As I mentioned, site custom theming has already taken a big hit from where it was a while ago, but it still allows you to easily tell what site you're on and gives you the impression that that specific site is a finished, complete entity - which is the goal. The suggested re-theming framework seems to move over to more of a Reddit-esque feel, where individual sites are just a piece of something larger without their own identity. The differences between Unix & Linux, Bitcoin, Puzzling, and Literature are huge, and those communities may not overlap at all; they're unique, individual communities rather than subsections of something larger.

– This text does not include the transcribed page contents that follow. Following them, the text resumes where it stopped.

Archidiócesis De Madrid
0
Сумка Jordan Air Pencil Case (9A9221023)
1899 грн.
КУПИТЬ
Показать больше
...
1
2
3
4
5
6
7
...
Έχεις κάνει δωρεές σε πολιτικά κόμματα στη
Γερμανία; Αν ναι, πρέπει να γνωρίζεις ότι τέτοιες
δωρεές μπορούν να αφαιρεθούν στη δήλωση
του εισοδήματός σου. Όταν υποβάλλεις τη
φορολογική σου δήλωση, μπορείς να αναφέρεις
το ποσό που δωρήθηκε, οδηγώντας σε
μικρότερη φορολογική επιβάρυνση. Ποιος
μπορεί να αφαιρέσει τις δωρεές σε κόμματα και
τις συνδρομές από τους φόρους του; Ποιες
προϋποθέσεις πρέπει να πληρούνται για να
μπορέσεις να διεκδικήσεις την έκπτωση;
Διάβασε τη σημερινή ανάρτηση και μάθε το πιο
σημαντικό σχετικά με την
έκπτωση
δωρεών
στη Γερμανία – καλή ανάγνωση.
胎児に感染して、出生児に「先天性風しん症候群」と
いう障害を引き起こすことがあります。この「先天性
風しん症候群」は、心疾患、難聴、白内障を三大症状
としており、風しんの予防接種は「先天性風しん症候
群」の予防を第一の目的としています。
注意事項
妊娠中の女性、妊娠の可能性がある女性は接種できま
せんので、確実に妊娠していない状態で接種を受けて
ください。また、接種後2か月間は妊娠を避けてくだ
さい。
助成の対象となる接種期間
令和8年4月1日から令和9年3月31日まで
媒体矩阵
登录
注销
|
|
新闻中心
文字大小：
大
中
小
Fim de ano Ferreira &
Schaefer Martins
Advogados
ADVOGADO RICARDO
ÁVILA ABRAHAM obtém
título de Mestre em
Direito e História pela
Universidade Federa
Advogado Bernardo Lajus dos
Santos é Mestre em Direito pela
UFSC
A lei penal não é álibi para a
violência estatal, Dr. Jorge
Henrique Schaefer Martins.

Yes, there's the network. But that is in the end just the community framework; the reality of hosting such diverse communities and allowing them to flourish independently for so long is that they have done just that. They are more than just cogs in the larger machine - and they have their own unique needs.

Which brings me to the feature customization. Sites have unique features because they need them. Mi Yodeya has a Hebrew keyboard. Math.SE and some other sites have MathJax. Chess.SE has a board editor. Movies.SE has YouTube embedding. Each of those custom features grew out of an actual need displayed from the site. SU has no need for a Hebrew keyboard - but removing it from Mi Yodeya would be a step back. Enabling MathJax on sites that don't need it, such as Literature.SE, would needlessly increase loading times and enable abuse vectors. It's not that features are enabled willy-nilly for some sites but not all; each site has their own unique needs and there have been steps to meet those needs.


To sum up: Each site has its own unique identity, with its own unique needs, and treating them as a monolith is a mistake. Anything that further reduces site individuality should be considered extremely carefully, since that both harms community identity and brings up sore wounds from the past; and features enabled on a site-by-site basis are because those sites actually need them and shouldn't be easily dismissed.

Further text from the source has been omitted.